Little is said about the most important of all questions, how the individual child organises its budding sexuality. If the child is more actively involved with its sexual development: what does it with these experiences and their meaning? Both social skills and interpretations are to be developed. And the hormonal development does not make actual experiences redundant, but only prepares the way for them. There are meanings to be associated, experiences interpreted, thus the endogenous moment of sexual awakening remains dependent on the child's environment to flourish.

Here may also be the place for the fact that there are many heterosexual boys who long for an older male partner for this period of their life (the authors assume a fixed sexual orientation by age ten).


The standard deviations given in table 1, more than three years for children of ten years of age, (But beware! These are surely very imprecise data from a small sample) should remind us again that the development of children goes at an individual pace, and that the age in itself does not tell very much about the maturity or ability of a child.


Redefining Puberty

Now ``[r]esearchers need to take into account the hormonal fact that the start of puberty in normal individuals is around ages 6 to 8 and the end of puberty is not until ages 15 to 17.''(182f) Amusing, and a bit reassuring, because many can now be assured, that their feelings were not pathologically early, result of bad influences, or whatever, just normal.

`Normality regained' could be our headline, as the sexual development not only takes longer and starts earlier than hitherto assumed; it must be seen but interwoven with and a part of general development. Sexuality must no longer be considered the great exception that it used to be, where anything developed but sexuality was spared for the great onslaught of the sex hormones. Also the idea of an adult sexuality that pre-exists per se, only to be fetched at puberty, is de-valuated.


There is an ambiguity with respect to the notion of puberty. Most lay people understand, I believe, puberty more loosely, as starting with what the article calls adrenarche, say pubic hair or breast buds. Educated people nowadays very often play with this, using the medical strict definition as as gonadarche (spermarche, menarche) to eschew a discussion of the legal situation. Saying `not before puberty' is a means for them to sound very critical and compassionate while meaning nothing.

This ambiguity finds itself also in the article, this shows that there is a real problem.
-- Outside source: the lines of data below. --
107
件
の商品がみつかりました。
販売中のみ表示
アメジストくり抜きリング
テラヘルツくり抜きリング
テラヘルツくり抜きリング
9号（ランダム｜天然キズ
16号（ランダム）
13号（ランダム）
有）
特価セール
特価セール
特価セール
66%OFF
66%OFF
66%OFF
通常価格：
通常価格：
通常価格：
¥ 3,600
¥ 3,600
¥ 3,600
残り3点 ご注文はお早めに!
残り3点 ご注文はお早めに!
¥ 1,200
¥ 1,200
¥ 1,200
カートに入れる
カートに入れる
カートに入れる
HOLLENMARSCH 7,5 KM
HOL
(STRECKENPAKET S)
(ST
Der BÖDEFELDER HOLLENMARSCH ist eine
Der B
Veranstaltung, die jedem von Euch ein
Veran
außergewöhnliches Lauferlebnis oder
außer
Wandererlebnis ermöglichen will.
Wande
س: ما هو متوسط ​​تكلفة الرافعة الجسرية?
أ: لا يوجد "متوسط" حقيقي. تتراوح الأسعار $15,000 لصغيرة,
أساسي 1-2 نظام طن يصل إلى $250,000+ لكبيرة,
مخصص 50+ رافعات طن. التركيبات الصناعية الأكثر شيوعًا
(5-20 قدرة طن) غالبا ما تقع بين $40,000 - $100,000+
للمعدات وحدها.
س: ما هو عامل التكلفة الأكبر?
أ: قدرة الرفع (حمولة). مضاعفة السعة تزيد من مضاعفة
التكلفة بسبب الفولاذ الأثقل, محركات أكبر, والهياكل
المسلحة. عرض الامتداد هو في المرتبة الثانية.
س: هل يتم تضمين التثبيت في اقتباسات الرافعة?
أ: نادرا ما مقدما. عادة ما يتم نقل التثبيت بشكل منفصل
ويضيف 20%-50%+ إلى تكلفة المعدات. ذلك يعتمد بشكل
The decisive point is not that certain psychological changes are not the consequence of the hormones secreted by the gonadal glands, but of those secreted by the adrenal glands, but the fact that these changes are not immediately directed towards procreation, but towards the child's inner development.


1. G. Herdt and A. B. Boxer, Children of Horizons.
New York: Beacon, 1993.

2. A. Pattatucci and D. Hamer, ``Development and familiality of sexual orientation in females,'' Behavior Genetics, vol. 25, pp. 407-420, 1995.
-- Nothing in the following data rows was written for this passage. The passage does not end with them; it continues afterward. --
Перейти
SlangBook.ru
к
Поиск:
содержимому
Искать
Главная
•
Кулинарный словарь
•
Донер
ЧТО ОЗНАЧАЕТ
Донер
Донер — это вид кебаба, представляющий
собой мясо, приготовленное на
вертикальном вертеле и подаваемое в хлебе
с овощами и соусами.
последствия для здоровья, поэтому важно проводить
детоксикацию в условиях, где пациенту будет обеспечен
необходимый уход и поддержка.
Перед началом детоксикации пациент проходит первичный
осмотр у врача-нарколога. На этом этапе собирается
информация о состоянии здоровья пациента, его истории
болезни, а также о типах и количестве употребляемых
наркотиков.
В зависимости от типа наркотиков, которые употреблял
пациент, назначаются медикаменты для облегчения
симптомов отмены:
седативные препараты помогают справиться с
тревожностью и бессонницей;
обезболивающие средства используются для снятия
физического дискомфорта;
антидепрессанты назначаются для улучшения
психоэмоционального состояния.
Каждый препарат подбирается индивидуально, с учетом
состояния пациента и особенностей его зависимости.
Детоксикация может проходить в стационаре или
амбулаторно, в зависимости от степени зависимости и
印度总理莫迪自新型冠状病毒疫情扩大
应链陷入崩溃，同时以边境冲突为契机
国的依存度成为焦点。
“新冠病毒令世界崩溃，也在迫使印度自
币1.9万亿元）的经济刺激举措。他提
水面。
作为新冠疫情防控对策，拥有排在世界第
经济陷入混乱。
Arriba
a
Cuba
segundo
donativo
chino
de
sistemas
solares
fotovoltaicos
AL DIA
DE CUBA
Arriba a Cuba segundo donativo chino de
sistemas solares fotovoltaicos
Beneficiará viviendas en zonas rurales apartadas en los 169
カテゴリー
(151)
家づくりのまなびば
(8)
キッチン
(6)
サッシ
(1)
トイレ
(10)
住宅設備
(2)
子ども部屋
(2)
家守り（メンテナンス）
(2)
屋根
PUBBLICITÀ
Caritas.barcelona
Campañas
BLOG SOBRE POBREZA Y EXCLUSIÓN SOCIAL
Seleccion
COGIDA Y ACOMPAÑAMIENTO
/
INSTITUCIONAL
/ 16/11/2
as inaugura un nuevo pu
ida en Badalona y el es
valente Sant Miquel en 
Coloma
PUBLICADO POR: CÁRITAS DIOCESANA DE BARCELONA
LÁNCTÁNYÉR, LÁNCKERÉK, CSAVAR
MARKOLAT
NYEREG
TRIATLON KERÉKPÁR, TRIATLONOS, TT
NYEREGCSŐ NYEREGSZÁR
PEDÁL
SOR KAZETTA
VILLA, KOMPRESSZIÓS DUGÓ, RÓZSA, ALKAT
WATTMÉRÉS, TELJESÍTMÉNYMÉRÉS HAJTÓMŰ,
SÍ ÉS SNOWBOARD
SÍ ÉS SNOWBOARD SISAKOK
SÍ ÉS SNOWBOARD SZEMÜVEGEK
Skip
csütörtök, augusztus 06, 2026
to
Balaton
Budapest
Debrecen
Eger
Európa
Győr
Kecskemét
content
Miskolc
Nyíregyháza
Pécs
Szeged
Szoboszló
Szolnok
3. D. Hamer, S. Hu, V. Magnuson, N. Hu, and A. Pattatucci, ``A linkage between DNA markers on the X-chromosom and male sexual orientation,'' Science, vol. 261, pp. 321-327, 1993.

4. J. Money and A. Ehrhardt, Man, woman, boy, girl.
Johns Hopkins University Press, 1972.

5. A. B. Boxer, R. Levinson, and A. Peterson, ``Adolescent sexuality,'' in The adolescent as decision-maker (J. Worrel and F. Danner, eds.), pp. 209-244, Academic Press, 1989.

6. L. Parker, ``Adrenarche,'' Endocrinology and Metabolism Clinics of North America, vol. 20, no. 1, pp. 71-83, 1991.